(Document layout analysis data)
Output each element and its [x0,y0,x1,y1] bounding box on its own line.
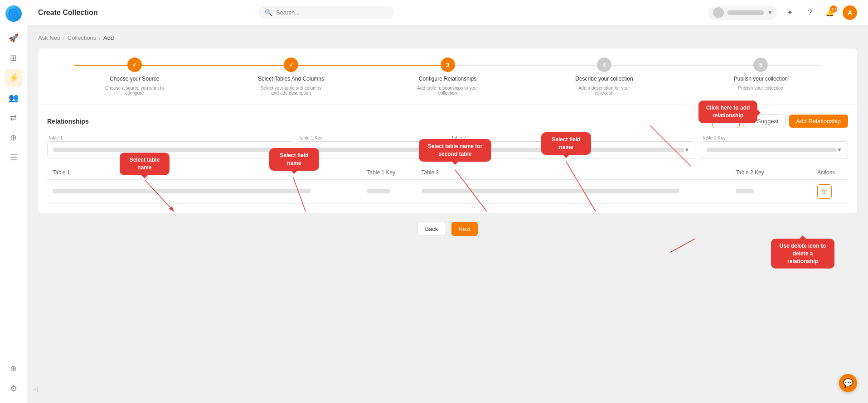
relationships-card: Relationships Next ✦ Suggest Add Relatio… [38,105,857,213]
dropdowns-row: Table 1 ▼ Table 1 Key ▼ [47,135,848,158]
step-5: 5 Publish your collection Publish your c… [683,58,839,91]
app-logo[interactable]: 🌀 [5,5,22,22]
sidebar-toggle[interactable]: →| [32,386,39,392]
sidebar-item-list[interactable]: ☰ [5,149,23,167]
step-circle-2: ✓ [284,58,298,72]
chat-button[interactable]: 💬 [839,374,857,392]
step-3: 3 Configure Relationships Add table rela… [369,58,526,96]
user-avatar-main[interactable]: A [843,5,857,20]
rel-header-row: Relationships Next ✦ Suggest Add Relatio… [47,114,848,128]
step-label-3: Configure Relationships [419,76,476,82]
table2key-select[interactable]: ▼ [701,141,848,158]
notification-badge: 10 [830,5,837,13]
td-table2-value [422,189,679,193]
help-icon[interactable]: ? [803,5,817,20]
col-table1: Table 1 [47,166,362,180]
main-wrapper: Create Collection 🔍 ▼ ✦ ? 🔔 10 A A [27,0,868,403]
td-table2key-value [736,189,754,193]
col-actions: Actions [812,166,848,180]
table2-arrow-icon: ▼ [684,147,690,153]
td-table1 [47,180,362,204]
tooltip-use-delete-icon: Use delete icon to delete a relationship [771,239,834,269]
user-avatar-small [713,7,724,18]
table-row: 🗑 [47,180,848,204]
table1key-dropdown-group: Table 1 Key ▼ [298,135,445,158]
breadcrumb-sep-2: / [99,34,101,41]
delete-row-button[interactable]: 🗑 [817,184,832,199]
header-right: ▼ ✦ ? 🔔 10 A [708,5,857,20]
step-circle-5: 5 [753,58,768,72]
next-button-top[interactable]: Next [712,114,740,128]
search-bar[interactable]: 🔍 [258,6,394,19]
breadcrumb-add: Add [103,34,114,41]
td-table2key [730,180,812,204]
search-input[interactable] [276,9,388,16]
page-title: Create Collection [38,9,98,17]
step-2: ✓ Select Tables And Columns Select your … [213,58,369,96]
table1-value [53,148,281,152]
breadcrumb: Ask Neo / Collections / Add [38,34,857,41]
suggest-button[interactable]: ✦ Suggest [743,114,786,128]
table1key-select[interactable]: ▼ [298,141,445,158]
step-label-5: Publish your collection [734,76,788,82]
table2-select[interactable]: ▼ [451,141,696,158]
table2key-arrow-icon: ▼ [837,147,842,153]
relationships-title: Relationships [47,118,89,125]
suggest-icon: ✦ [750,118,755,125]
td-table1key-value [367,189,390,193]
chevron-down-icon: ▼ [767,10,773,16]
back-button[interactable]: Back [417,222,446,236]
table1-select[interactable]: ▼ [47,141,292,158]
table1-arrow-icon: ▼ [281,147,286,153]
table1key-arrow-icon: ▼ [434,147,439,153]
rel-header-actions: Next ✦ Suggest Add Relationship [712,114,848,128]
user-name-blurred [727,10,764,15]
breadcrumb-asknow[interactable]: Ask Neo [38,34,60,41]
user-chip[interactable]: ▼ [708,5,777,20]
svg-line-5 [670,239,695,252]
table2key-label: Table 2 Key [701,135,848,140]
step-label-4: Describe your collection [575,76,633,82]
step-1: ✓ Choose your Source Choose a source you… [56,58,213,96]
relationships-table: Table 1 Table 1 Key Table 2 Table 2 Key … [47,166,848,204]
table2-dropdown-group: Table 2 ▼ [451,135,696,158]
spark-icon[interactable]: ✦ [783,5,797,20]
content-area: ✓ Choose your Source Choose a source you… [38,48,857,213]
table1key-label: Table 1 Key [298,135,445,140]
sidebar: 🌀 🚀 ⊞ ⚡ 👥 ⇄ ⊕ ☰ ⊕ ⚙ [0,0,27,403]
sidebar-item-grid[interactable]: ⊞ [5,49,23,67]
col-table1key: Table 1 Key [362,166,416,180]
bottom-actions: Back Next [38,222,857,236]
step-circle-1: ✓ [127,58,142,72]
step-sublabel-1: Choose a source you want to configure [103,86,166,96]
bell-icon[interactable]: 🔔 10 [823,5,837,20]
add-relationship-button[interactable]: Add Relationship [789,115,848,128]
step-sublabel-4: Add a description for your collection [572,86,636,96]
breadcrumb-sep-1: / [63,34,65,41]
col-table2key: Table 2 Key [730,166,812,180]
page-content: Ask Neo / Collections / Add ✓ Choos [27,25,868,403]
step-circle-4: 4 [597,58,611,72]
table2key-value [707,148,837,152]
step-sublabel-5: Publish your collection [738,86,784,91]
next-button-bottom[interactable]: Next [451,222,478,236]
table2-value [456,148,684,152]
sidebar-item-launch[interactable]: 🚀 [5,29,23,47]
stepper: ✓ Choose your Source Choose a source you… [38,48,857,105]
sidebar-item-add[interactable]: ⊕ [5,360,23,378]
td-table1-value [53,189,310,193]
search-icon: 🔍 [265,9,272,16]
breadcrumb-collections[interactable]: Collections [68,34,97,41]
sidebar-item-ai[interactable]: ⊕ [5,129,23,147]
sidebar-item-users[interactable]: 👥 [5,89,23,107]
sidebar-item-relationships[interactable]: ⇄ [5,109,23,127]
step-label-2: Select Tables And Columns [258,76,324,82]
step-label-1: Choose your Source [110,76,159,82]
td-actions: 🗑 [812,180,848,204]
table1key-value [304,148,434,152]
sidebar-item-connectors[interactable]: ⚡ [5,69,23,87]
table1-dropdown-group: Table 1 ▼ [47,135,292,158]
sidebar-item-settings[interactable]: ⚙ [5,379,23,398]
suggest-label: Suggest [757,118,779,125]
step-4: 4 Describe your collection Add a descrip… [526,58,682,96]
...
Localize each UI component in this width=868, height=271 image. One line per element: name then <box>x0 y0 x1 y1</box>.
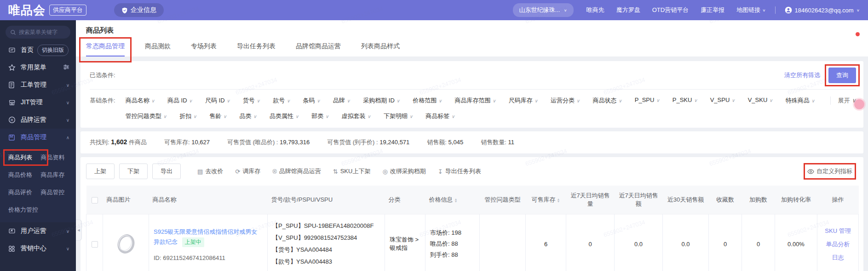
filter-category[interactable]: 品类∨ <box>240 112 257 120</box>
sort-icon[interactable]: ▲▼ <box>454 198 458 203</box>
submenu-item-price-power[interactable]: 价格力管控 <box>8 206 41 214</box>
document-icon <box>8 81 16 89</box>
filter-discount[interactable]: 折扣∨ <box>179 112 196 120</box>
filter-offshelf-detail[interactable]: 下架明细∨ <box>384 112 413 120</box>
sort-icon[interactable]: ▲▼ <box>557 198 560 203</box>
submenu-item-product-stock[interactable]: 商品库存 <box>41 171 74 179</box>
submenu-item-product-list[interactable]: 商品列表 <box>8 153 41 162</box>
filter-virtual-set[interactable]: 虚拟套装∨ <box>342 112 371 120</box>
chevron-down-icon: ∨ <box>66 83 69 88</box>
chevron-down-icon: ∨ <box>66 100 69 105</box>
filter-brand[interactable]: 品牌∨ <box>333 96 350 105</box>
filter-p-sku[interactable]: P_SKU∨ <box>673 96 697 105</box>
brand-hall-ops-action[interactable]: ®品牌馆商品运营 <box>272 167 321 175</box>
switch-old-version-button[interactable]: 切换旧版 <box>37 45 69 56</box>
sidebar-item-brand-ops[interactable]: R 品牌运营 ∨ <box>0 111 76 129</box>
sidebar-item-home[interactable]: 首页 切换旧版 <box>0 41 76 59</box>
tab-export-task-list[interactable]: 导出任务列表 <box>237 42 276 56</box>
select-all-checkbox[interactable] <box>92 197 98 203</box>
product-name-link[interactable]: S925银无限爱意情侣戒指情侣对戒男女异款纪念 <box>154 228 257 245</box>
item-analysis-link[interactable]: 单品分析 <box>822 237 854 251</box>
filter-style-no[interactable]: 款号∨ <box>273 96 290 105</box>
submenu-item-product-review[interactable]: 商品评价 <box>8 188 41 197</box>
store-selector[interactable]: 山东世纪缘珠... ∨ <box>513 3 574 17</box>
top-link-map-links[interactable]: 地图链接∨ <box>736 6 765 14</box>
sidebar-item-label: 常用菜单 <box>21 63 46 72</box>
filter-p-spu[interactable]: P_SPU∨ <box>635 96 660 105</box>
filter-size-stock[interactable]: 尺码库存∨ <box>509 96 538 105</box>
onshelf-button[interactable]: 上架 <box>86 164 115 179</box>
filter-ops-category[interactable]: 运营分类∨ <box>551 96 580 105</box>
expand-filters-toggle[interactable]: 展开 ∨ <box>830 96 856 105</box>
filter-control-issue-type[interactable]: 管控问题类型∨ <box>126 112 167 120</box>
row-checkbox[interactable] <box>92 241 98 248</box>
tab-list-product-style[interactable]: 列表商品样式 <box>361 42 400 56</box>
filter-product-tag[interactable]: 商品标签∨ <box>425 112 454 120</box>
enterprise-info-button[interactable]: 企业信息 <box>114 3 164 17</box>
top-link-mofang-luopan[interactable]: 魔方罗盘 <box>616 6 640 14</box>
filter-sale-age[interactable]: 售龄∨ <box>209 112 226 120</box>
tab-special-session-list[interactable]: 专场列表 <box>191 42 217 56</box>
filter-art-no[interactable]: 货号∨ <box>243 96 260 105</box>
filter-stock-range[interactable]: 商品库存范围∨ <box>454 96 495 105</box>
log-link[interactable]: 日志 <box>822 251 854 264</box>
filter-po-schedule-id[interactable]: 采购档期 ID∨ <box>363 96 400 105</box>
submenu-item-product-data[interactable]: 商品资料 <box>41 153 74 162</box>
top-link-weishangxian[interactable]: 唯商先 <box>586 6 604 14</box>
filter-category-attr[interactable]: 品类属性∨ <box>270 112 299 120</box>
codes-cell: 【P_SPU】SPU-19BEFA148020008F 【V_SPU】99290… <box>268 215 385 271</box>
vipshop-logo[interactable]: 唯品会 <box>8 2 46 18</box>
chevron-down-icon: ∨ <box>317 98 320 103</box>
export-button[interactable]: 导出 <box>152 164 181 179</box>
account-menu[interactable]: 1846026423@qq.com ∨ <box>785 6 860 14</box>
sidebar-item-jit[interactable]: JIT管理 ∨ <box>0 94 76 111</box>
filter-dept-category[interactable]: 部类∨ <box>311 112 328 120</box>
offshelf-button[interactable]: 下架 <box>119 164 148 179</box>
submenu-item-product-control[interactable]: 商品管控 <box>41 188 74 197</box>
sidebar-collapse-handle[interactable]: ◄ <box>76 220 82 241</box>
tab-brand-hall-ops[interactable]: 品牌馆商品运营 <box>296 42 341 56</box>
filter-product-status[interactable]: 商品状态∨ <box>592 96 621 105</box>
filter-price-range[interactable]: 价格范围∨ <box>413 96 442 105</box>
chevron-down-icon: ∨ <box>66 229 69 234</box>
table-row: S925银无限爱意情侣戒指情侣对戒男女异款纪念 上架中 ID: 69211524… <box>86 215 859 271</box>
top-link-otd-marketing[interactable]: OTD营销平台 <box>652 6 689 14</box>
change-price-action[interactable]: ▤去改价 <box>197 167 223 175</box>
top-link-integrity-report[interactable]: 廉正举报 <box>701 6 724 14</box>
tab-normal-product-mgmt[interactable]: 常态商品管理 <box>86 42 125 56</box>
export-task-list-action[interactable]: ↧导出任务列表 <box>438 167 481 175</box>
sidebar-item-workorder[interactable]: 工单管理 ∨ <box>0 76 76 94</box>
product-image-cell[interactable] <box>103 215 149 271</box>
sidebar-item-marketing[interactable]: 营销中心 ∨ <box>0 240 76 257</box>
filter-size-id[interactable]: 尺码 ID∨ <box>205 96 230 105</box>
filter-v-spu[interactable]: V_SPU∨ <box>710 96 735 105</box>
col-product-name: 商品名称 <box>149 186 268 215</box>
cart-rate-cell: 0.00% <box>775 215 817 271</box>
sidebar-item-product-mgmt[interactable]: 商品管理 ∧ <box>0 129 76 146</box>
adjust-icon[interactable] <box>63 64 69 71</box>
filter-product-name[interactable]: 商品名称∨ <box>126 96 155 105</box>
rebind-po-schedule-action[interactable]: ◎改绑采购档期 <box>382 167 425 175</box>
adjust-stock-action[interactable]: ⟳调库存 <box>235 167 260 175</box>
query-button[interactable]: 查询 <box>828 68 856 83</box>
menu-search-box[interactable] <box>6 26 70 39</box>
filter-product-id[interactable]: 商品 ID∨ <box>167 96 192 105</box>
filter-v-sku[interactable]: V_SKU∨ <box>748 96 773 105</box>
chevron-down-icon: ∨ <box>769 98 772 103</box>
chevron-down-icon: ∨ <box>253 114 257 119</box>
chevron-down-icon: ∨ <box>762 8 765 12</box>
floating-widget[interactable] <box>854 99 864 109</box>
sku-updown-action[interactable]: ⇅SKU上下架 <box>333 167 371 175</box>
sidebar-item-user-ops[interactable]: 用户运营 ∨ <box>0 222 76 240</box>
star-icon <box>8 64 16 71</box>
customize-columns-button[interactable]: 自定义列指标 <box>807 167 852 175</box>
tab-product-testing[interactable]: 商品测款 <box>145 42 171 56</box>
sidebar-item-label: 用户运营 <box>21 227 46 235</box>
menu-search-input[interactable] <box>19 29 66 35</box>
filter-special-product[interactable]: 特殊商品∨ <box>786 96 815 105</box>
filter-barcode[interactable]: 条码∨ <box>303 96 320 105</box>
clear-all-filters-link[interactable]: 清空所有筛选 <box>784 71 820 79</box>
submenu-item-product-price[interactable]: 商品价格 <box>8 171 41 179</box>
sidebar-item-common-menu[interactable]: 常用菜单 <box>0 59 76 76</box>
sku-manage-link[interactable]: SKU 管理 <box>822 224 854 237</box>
--
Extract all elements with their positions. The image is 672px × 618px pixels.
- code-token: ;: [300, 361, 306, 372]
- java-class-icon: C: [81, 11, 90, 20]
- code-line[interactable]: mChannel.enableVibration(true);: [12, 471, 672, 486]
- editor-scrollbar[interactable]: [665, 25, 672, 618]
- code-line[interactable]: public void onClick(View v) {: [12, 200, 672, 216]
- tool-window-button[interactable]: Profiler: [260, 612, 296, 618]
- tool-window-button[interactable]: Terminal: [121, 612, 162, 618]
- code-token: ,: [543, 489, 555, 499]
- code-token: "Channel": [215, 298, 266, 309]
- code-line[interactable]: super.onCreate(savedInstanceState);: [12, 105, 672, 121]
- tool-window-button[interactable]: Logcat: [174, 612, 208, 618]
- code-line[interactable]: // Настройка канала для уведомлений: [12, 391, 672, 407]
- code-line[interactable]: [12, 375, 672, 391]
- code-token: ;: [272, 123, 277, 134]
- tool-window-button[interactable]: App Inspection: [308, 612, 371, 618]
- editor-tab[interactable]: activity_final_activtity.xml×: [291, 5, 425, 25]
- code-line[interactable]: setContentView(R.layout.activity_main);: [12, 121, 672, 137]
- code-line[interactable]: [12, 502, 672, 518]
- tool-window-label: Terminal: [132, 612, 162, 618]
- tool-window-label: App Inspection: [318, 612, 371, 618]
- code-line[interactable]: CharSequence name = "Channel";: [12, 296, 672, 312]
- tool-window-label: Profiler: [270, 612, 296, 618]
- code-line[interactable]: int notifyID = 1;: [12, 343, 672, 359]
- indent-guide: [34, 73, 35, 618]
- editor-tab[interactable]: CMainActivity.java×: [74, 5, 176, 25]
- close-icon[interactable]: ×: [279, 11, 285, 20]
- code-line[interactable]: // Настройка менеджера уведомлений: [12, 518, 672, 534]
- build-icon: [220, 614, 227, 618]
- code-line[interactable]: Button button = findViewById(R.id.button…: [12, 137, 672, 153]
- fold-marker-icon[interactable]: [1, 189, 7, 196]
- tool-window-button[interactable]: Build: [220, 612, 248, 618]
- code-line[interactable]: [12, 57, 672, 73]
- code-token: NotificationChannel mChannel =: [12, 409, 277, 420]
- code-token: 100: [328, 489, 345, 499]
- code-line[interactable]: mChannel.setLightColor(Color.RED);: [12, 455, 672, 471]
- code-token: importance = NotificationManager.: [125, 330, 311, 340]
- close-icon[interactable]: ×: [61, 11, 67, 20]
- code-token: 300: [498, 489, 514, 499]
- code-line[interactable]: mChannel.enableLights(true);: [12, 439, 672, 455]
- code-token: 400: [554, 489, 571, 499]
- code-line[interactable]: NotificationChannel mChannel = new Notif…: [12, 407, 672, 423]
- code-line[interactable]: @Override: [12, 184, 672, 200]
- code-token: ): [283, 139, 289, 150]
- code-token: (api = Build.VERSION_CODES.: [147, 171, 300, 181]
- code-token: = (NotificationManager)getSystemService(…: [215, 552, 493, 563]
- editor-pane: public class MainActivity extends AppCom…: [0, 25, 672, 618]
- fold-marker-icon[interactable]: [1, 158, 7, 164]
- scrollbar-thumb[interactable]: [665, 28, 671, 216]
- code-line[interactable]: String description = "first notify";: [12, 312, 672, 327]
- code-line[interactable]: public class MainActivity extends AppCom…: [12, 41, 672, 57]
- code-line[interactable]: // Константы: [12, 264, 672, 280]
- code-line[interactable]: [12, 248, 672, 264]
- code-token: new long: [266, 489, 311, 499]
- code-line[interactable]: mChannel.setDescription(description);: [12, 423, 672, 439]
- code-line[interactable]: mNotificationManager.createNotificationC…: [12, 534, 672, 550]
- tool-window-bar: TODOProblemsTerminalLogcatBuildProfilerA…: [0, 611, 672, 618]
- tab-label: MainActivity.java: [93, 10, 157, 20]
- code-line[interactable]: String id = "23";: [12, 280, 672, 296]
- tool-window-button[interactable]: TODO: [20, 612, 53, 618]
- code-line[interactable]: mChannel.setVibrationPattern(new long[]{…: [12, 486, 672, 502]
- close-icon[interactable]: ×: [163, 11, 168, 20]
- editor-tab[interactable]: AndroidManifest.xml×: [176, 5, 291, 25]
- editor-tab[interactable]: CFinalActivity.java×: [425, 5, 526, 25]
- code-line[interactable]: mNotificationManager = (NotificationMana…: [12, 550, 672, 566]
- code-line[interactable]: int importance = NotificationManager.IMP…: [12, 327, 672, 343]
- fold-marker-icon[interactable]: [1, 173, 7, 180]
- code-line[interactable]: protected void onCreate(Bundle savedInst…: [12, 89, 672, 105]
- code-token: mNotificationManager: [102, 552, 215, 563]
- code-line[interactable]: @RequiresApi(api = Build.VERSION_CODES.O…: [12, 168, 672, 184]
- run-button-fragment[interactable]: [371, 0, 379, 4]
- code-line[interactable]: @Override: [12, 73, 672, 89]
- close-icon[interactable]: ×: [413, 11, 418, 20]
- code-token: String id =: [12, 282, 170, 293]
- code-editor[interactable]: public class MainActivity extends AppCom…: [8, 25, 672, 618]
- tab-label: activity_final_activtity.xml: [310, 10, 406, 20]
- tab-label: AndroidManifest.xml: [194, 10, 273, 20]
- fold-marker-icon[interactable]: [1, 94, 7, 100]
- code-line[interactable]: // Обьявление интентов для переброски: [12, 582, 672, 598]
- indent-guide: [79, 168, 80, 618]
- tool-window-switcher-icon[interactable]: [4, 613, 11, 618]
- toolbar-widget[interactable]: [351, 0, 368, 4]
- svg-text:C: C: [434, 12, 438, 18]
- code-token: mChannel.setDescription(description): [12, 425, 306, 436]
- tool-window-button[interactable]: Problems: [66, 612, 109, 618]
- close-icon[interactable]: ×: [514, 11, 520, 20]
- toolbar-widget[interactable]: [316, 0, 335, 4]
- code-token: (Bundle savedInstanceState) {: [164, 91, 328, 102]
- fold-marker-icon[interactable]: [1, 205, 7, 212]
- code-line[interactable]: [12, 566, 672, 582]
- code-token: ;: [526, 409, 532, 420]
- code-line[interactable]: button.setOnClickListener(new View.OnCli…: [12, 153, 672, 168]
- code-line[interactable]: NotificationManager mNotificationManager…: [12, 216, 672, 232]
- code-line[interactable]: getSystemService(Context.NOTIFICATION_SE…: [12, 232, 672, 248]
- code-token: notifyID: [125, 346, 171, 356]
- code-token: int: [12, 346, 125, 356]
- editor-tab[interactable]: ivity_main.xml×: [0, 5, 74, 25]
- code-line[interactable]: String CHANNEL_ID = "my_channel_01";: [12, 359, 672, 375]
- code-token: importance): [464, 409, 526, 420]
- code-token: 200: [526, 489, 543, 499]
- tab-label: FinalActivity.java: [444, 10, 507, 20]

• TASK STATEMENT: Search the records above for "sublabel". Copy each line where it is found.

• RESPONSE AREA:
step-sublabel-1: Choose a source you want to configure [103,86,166,96]
step-sublabel-4: Add a description for your collection [572,86,636,96]
step-sublabel-5: Publish your collection [738,86,784,91]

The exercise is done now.